Mobile Tech

Google Sees a Bright Future in Smart Shades

Reports that Google is working on special glasses that will stream information to a display in one lens in real time have once again surfaced.

The glasses will hit retail shelves by the end of the year, The New York Times reported.

They will be priced in about the same ballpark as new smartphones, meaning they’ll likely fall into the US$250 to $600 price range.

The glasses will reportedly run on Android.

“The technology is not that far away for glasses that would even include enough processing [power] to support Android or other OSes,” Paul Travers, founder, CEO and president of video eyeware maker Vuzix, told TechNewsWorld.

Google did not respond to our request for comment for this story.

Possible Details of the Google Glasses

The so-called Google Glasses will reportedly include a small screen that will sit very close to the wearer’s eye.

They will apparently sport a 3G or 4G connection and several sensors, including a motion sensor and GPS.

The glasses will also reportedly have a low-resolution built-in camera that can overlay information about locations, surrounding buildings, and nearby friends.

Augmented reality technology will let the glasses tap into various Google products. The glasses will interact with data in the cloud.

Striving to Be First

Google’s not alone in working on enhanced glasses. Vuzix has a $1 million contract from the Defense Advanced Research Projects Agency (DARPA) to develop prototype glasses of this sort.

At the Consumer Electronics Show in January, Vuzix also announced SMART Glasses, a line of sunglasses that would integrate HD displays and waveguide optics. The glasses will work with devices connected to the Internet and will be able to be used at night or outdoors in full daylight.

Microvision is another company working on mobile device eyewear. It’s combining its ultraminiature PicoP display engine with special optics embedded into fashionable or protective eyeglasses.

Information originating in a mobile device will be beamed to the eyewear through a wired or wireless connection. The eyewear can either be see-through or opaque.

Going to the Cloud

Meanwhile, Vergence Labs is working on a prototype augmented reality glasses product that interfaces with a database in the cloud. This database will contain information from Facebook and Google+, as well as facial recognition software.

When a user looks at a friend, that friend’s most recent status updates on both social networking sites will appear as a digital pop-up.

Japanese firm NEC Biglobe has developed a concept demo of cloud-enabled augmented reality glasses using the Vuzix STAR series of video eyewear that will work similarly to the Vergence Labs product.

Going Beyond Eyeglasses

Google might need to step on the gas if it’s going to get consumer acceptance for its product. Wearable display maker Innovega announced contact lenses that let users screen augmented reality applications at CES 2012 in January.

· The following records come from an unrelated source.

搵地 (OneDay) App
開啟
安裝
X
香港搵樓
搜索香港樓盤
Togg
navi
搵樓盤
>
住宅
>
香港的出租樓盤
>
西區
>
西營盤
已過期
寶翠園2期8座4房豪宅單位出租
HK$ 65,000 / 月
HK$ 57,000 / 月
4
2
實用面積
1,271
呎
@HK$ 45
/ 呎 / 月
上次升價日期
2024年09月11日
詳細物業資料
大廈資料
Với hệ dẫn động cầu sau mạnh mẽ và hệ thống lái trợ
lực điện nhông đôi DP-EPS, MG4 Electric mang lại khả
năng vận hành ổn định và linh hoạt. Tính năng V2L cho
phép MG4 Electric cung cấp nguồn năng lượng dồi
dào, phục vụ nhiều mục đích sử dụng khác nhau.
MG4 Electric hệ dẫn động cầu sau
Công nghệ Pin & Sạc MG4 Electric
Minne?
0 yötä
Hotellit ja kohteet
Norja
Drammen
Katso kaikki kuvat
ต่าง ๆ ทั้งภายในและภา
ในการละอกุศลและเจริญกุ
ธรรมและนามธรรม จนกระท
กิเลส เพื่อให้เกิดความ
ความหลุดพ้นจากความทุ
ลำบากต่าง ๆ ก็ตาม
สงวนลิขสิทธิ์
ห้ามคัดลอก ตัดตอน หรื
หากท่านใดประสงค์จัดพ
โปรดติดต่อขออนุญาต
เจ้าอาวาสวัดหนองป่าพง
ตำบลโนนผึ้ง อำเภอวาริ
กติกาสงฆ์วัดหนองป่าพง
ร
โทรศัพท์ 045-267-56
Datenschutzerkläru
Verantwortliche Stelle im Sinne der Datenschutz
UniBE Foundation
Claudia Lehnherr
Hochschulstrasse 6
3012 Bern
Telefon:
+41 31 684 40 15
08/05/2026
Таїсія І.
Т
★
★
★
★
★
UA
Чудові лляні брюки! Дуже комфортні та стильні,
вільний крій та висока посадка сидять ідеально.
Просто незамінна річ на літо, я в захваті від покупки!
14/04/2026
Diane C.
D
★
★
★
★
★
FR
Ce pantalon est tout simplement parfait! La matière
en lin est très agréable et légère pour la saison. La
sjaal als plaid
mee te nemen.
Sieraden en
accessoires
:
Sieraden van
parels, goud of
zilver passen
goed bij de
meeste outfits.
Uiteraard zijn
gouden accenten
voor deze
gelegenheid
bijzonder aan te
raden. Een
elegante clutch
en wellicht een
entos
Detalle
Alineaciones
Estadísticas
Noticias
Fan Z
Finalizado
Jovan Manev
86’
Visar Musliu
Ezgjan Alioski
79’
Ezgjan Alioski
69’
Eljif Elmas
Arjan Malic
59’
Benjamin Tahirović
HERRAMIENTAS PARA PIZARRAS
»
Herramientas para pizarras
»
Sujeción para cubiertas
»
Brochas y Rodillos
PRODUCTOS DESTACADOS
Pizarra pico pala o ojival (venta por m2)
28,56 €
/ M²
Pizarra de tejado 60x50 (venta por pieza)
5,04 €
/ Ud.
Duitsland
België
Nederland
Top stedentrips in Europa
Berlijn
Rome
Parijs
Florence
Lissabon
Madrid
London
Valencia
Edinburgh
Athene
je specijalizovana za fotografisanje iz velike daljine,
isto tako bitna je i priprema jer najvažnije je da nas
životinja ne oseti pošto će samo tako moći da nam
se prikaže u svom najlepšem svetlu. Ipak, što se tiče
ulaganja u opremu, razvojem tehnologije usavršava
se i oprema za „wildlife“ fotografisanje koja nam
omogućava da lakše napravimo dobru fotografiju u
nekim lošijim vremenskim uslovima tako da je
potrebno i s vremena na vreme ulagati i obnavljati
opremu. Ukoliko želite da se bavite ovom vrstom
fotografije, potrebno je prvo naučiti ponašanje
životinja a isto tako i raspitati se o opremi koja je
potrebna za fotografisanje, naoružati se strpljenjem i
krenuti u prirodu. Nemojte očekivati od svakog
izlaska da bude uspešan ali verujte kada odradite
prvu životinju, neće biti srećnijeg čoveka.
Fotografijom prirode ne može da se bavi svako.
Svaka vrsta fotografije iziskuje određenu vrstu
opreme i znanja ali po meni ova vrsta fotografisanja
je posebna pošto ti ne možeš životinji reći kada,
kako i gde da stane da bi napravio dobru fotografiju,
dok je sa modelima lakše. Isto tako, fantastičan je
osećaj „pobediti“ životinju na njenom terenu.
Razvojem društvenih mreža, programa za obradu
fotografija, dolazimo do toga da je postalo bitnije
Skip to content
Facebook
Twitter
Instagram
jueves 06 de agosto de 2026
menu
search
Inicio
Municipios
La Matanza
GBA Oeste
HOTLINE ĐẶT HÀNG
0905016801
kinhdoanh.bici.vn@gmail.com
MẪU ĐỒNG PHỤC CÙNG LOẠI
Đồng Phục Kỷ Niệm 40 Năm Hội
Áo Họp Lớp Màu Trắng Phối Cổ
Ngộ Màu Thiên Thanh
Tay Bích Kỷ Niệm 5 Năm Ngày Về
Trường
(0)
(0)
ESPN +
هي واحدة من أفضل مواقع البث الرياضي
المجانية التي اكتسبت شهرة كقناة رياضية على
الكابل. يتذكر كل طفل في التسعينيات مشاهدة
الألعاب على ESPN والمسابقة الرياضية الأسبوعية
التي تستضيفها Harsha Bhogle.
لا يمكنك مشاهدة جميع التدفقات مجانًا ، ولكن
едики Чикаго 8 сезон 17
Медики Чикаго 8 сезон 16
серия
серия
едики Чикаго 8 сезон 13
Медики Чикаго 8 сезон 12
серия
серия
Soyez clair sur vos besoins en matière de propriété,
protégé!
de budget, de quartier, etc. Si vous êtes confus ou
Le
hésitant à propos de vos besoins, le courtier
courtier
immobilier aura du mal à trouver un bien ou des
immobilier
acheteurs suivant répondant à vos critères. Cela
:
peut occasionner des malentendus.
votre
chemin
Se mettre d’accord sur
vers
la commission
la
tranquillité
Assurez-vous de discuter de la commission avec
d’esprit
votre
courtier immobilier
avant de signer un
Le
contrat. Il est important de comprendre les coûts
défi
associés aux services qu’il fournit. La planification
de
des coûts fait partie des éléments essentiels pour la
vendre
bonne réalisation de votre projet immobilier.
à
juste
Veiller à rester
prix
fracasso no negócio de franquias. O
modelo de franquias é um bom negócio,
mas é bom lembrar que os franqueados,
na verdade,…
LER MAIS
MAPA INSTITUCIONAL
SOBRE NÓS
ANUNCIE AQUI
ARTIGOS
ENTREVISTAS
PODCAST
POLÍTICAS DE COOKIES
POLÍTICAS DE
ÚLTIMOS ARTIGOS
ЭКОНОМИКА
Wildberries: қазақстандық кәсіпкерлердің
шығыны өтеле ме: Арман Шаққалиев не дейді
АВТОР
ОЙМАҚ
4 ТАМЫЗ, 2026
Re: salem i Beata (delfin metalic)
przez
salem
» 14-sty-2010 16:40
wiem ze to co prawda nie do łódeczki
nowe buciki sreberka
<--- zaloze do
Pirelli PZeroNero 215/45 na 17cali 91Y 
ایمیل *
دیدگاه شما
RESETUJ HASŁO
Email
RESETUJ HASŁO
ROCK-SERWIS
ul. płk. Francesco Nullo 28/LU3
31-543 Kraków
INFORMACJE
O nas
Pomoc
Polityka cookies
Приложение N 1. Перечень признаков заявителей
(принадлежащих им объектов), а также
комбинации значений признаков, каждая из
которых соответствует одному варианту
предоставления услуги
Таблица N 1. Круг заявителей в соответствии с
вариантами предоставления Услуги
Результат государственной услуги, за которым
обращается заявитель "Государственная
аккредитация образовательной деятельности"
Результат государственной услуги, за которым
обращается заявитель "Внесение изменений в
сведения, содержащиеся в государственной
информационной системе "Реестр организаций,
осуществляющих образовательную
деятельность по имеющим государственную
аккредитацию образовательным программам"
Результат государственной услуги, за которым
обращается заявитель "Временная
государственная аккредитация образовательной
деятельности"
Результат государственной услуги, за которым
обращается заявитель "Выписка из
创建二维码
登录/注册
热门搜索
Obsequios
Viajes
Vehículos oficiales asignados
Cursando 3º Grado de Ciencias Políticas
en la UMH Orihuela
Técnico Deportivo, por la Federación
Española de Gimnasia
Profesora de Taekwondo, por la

It has developed technology that lets a wearer of one of its contact lenses see video content as if it’s on a 240-inch TV screen 10 feet away.

“Normal video eyewear starts by looking like sunglasses and has tiny flat panels in the glasses, then you have to put lenses in front of those panels,” Innovega’s CEO, Steve Willey, told TechNewsWorld. “We take the panels … drop the lenses down to sub-millimeter size that let you drop them into a contact lens, and if you use Oakley glasses with Bluetooth or WiFi, you have media vision.”

The Oakley Thump is a line of sunglasses incorporating an MP3 player with up to 1 GB of memory. It has been discontinued.

Innovega adds its technology to normal soft contact lenses that remain transparent so they can be used as regular contact lenses, Willey said. The media vision only comes on when the user puts on the Oakley-type glasses and they begin streaming information to the contact lenses.

Email and social media updates are streamed into a small window so the user can continue looking at the real world simultaneously, Willey said. However, “if you want to watch the movie ‘Avatar’ in 3D IMAX quality, then an app will drop that on a canvas and maybe block out the real world.”

Prototypes for the consumer market will be available around the end of 2014, and Willey says the consumer versions will initially probably be offered at $500, with prices going down later.

1 Comment

  • Vergence Labs’s product: "When a user looks at a friend, that friend’s most recent status updates on both social networking sites will appear as a digital pop-up." Why not just ask them how they are doing?